Learn How to Perform the Decline Bench Press
About the Decline Bench Press
Four muscles are all worked simultaneously with the decline bench press. However, the pectorals are the primary muscle group of this exercise, followed by delts and triceps, and finally biceps.
This powerful exercise is a variation of the standard bench press. The difference is the decline bench press is performed with the bench at a 30-degree decline. This exercise can be performed with either a barbell or dumbbells.
Exercise Steps
Lie down on the bench and secure your feet in the braces. Remove the barbell from its support rack and lift it over you. You should be positioned so that when the bar is lowered, it hits the middle of your chest. Use a grip that is just longer than shoulder-width apart.
Slowly lower the barbell to the upper-middle region of your chest. You want to pause here for a moment to gain true benefit from the movement. The decline nature of this exercise means you can touch the barbell lightly to your chest. Your arms should be at a 45 to 90 degree angle in relation to your torso. A 90-degree angle helps focus more on the chest muscles, but if you experience pain you need to lessen the degree of this angle.

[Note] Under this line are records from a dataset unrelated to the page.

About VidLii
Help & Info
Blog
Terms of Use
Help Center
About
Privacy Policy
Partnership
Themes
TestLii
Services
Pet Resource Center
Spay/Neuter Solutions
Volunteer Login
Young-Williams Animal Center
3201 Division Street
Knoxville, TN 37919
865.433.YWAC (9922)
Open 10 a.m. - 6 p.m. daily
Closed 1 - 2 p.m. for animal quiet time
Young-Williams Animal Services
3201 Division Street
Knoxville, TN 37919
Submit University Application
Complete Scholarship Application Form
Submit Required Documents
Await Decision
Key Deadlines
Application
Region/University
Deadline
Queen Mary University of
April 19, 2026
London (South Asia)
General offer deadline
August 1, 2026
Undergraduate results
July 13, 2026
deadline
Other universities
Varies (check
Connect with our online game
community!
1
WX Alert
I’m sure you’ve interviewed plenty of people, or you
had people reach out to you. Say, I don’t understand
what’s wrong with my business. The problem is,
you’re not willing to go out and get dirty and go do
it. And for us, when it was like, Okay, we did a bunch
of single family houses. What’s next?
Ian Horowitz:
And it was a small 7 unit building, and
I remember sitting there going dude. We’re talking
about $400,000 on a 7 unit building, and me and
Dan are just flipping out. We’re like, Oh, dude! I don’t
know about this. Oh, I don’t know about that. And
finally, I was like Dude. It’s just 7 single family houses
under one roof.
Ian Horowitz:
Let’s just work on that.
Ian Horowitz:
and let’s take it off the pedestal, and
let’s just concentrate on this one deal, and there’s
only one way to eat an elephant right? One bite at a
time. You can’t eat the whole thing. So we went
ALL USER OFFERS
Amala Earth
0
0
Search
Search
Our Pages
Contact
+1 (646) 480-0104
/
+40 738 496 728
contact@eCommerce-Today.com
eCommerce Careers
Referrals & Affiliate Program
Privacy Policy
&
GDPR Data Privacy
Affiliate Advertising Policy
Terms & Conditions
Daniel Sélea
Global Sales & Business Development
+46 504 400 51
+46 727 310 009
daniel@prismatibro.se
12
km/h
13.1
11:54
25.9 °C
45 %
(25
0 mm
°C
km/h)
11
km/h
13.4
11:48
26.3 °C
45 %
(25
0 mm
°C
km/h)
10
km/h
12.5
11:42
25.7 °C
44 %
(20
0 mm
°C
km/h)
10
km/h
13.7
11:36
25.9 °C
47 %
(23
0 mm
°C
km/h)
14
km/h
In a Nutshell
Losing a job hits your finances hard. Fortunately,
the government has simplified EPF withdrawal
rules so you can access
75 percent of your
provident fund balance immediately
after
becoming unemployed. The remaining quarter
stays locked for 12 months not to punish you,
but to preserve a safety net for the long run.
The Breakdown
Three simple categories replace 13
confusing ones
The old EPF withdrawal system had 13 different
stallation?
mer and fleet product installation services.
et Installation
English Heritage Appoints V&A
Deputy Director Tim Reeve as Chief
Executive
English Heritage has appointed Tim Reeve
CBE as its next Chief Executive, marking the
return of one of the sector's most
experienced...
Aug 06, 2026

When you push the barbell upward, explode out of the resting position in which you were. A powerful lift means you correctly performed the decline bench press. Lift until your arms are nearly locked into the position at which you started.
Technique
- The decline of this exercise should remain around 20 to 30 degrees.
- As you lower and lift the weight, keep your arms straight up and down.
- As you increasingly lift heavier weights with the decline bench press, you will begin to feel more awkward. This is normal, and simply remember to keep the barbell stable as you lift.
Safety Tips
- Always use a spotter with the decline bench press, as you will likely experience less control over the weight.
- Exercise caution when remaining in the decline position for extended periods of time to prevent blood rushes to your head.
Disclaimer: Before attempting any exercises, programs, routines, or modifying your current diet/supplement program you must get approval from a licensed medical practitioner. Any methods or advice given in this web site must be reviewed with your physician. Before attempting any new exercises or routines a full physical examination is highly recommended.